Longtemps discret, le BDSM se « démocratise », aussi bien dans l’esthétique que dans les pratiques. La mode, par exemple, s’empare largement des codes vestimentaires du BDSM. Le latex, le cuir ou encore les harnais se portent plus que jamais, parfois dans la vie de tous les jours. Quant aux pratiques, elles se développent auprès d’une communauté plus large ce qui déstigmatise une communauté BDSM longtemps marginalisée et elles s’acceptent. D’une manière générale, nous sommes quand même aujourd’hui dans une dynamique d’ouverture, de diversité et d’acceptation de soi qui font du bien au BDSM.

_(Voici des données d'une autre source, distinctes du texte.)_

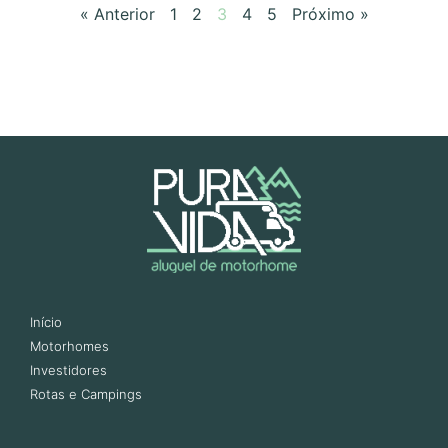
« Anterior
1
2
3
4
5
Próximo »
Início
Motorhomes
Investidores
Rotas e Campings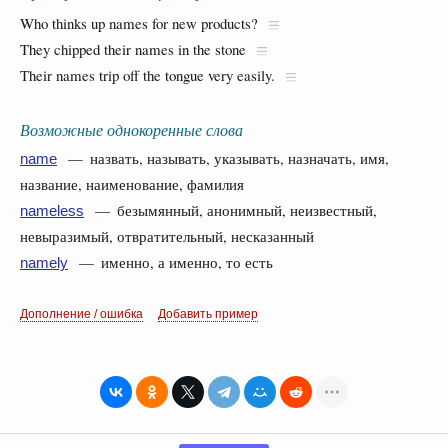
Who thinks up names for new products?
They chipped their names in the stone
Their names trip off the tongue very easily.
Возможные однокоренные слова
— назвать, называть, указывать, назначать, имя,
name
название, наименование, фамилия
— безымянный, анонимный, неизвестный,
nameless
невыразимый, отвратительный, несказанный
— именно, а именно, то есть
namely
Дополнение / ошибка
Добавить пример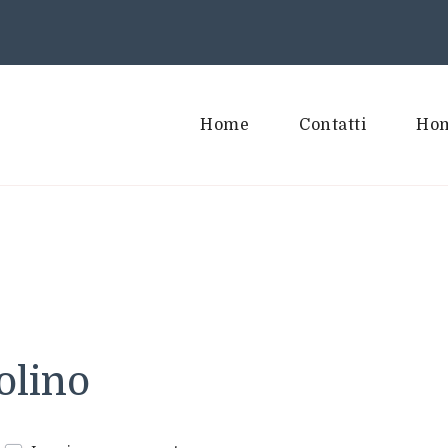
Home
Contatti
Hom
olino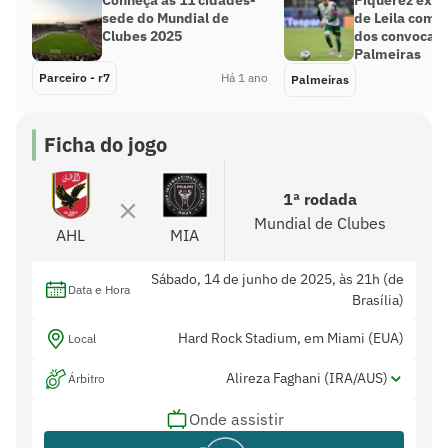
sede do Mundial de
de Leila com l
Clubes 2025
dos convocad
Palmeiras
Parceiro - r7
Há 1 ano
Palmeiras
Ficha do jogo
1ª rodada
Mundial de Clubes
AHL
MIA
Sábado, 14 de junho de 2025, às 21h (de
Data e Hora
Brasília)
Hard Rock Stadium, em Miami (EUA)
Local
Alireza Faghani (IRA/AUS)
Árbitro
Onde assistir
Anton Shchetinin (AUS) e Ashley Beacham
Assistentes
(AUS)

La tendance est en tout cas très présente sur X et TikTok avec l’expansion de comptes mettant en avant le money slavering comme nous le confirme un article de Cosmopolitan de 2023 (« Money Slave : qu’est-ce que cette pratique de plus en plus populaire sur les réseaux sociaux ? »). Mais, plus largement, les réseaux sociaux ont complètement changé la donne concernant les échanges entre dominants et soumis. Il est désormais facile pour un dominant d’attirer des money slaves, d’autant que dans ce cas, les relations restent souvent virtuelles. Le money slave n’a pas besoin de connaître sa maîtresse, la gâter à distance étant déjà une grande source d’exaltation.
« Jeune femme recherche Money Slave »
Pour jouer le jeu jusqu’au bout, nous avons décidé de vérifier s’il était vraiment facile de trouver un money slave. Et puisque les réseaux sociaux semblent être des facilitateurs pour trouver la perle rare, nous nous sommes d’abord tournés vers Facebook et Instagram. Notre recherche : « money slave pour jeune femme débutante en vue d’une relation virtuelle ».

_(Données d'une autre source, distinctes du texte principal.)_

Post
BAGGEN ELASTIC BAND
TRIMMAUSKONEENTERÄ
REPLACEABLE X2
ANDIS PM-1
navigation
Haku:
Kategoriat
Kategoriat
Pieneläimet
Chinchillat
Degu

D’ailleurs, le simple mot clé de « money slave » nous a mené vers plusieurs groupes sur Facebook. Mais les deux groupes rejoints, un peu au hasard, ont en fait d’assez petites communautés et ne semblent pas vraiment actifs au regard du peu d’activité et d’échanges à l’intérieur. Nous aurions sans doute eu davantage de succès sur X ou TikTok. Un article d’Urbania de 2021 (« Vivre d’insultes et de domination financière ») révélait effectivement qu’il y avait beaucoup de money slaves sur Twitter.
Avec notre début de recherche, nous nous sommes aperçus que les hommes qui font du money slavering ne le font que très rarement contre rien. Quand les échanges restent dans le domaine du virtuel, ces money slaves demandent au minimum des insultes, des conversations, des photos ou des vidéos. Les money miss évoquent à ce sujet régulièrement la charge mentale liée à la pratique à laquelle beaucoup de femmes ne pensent pas avant de se lancer.

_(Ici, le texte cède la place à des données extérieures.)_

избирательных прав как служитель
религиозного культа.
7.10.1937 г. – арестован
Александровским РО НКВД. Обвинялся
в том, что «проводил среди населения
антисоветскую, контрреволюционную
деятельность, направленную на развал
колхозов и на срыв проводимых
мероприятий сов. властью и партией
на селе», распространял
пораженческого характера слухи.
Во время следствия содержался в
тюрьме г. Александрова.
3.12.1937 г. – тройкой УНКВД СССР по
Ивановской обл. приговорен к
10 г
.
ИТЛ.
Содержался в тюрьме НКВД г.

Mais, cela ne nous a pas découragé pour autant. Les sites de rencontre BDSM promettent aussi de bons résultats pour trouver son money slave, mais encore plus pour trouver des maîtresses à vrai dire. Ces dernières n’ont que peu d’efforts à faire pour être sollicitées par des soumis…
Ce qui a finalement fonctionné pour nous sont les annonces de money slaves et de money miss sur des sites ou des forums dédiés. Certes, sur ces sites, la concurrence est rude, d’autant plus que les pures annonces de money slaves sont très prisées des maîtresses, mais elles semblent sérieuses et ces sites sont régulièrement abondés de nouvelles annonces. Sur moneylove.fr, nous avons reçu trois propositions suite à notre création d’un profil, sans même avoir eu le temps de passer une annonce. Deux hommes voulaient être nos soumis et le dernier, notre sugar daddy.
Insulter pour gagner de l’argent ne semble alors pas si simple. Les hommes voulant seulement être money slave sont une denrée rare extrêmement prisée. Au-delà, il en va aussi de sa propre capacité à humilier un homme et à le faire « raquer » comme certaines s’amusent à le dire. Il semblerait qu’il faille avoir le coeur et la tête bien accrochés. Chapeau maîtresses.